Her şeye kırılan, küsen, canını en ufak şeye sıkan, sürekli şikâyet eden bir erkek resmen kabak tadı veriyor bir süre sonra. Burada da şunu sorguluyorum hep. E iyi de bu erkekleri de yetiştiren bir anne var, yani bir kadın. Öyle biz yanlış yetiştirilmiş erkeklerin rehabilitasyon merkezi değiliz demekle çıkamayız işin içinden. Kayınvalidesinden şikâyet edip oğlunu aynı o kadın gibi yetiştiren bir sürü insan tanıyorum. O prensesleri bizler saldık topluma yani, kendi kendine olmadı hiçbir şey. Sorumluluk almayı öğrenememiş bir sürü erkek var. Sorumluluk verildiğinde kaçan, kaçmasa hepsini karşısındakine ittirmeye çalışan, ne istediğini bilmeyen bir sürü erkek… Bunun karşısında evrimsel süreçte pehlivan mı kalsa prenses mi olsa emin olamayan bir sürü kadın…
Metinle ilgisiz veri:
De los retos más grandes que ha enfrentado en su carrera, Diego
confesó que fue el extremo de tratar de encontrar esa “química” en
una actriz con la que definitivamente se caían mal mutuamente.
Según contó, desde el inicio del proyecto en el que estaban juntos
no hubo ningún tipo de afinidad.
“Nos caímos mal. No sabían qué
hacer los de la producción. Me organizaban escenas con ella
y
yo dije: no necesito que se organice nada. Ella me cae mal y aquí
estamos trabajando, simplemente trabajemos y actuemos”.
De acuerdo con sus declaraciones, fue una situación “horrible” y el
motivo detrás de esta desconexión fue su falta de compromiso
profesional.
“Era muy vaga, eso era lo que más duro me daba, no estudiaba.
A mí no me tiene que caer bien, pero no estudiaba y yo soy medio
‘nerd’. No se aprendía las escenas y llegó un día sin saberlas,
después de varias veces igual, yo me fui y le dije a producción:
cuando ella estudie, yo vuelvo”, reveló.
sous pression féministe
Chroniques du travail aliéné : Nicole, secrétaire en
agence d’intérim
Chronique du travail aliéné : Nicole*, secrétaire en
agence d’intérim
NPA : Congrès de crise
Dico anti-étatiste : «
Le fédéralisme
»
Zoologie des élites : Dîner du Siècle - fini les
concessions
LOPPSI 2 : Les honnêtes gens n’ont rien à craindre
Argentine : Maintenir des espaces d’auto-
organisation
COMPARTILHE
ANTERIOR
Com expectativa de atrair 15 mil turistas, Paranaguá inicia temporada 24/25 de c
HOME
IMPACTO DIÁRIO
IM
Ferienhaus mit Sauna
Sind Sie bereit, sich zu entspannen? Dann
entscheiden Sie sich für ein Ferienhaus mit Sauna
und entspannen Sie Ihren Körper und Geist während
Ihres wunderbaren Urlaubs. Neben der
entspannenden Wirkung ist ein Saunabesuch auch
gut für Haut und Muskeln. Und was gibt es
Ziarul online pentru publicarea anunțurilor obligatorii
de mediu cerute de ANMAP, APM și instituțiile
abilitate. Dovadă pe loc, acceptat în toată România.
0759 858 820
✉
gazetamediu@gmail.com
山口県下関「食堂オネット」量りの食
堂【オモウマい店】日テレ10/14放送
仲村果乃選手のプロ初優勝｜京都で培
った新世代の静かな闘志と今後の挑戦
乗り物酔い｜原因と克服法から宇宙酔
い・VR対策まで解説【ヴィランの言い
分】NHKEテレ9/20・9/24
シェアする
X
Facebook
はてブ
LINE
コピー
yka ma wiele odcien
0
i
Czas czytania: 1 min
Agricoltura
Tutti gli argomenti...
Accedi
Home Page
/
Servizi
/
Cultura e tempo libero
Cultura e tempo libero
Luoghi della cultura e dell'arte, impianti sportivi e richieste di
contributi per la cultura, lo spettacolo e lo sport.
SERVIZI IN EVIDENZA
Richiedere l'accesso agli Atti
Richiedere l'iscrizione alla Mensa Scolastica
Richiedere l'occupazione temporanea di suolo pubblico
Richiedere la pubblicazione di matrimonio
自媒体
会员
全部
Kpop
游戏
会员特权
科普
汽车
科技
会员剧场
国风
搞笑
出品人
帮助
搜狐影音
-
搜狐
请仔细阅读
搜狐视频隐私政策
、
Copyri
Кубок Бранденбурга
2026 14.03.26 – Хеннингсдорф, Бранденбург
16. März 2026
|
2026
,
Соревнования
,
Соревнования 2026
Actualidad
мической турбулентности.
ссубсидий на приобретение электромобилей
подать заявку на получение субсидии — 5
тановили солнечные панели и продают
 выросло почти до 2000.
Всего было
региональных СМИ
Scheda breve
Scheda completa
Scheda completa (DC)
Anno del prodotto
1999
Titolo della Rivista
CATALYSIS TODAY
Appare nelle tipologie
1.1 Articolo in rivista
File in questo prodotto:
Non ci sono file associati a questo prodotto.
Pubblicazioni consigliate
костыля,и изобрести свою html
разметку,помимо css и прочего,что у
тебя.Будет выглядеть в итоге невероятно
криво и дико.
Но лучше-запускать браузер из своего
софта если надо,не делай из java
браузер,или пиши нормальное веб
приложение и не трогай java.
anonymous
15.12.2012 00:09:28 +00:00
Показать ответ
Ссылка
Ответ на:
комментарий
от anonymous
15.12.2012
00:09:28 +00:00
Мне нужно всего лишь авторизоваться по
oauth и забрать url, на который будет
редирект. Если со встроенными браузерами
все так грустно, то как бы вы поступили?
Anima animus dengesi bozuldukça ve cinsler kendi cinsiyete dair prensiplerini kabullenip dengeyi kurmadıkça daha çok tartışacağız bu konuyu. Çaba göstermek istemeyen, sorumluluk almayan ve hep bana hep bana tavrında olan kim olursa olsun aynı döngüde kalacak. Açık iletişim en kestirme yolken insanların bunca dolaylı yolu cazip bulması da yine kendi seçimleri olmaya devam edecek.
©mümkün dergi
Yasal Uyarı: Yayınlanan köşe yazısı/haberin tüm hakları Yuka Ajans Yay. ve Org. Tic. Ltd. Şti.’ye aittir. Köşe yazısı/haberin tamamı ya da bir kısmı kaynak gösterilmesi ve/veya habere aktif link verilmesi halinde dahi kesinlikle kullanılamaz.
Ayrıntılar için lütfen tıklayınız.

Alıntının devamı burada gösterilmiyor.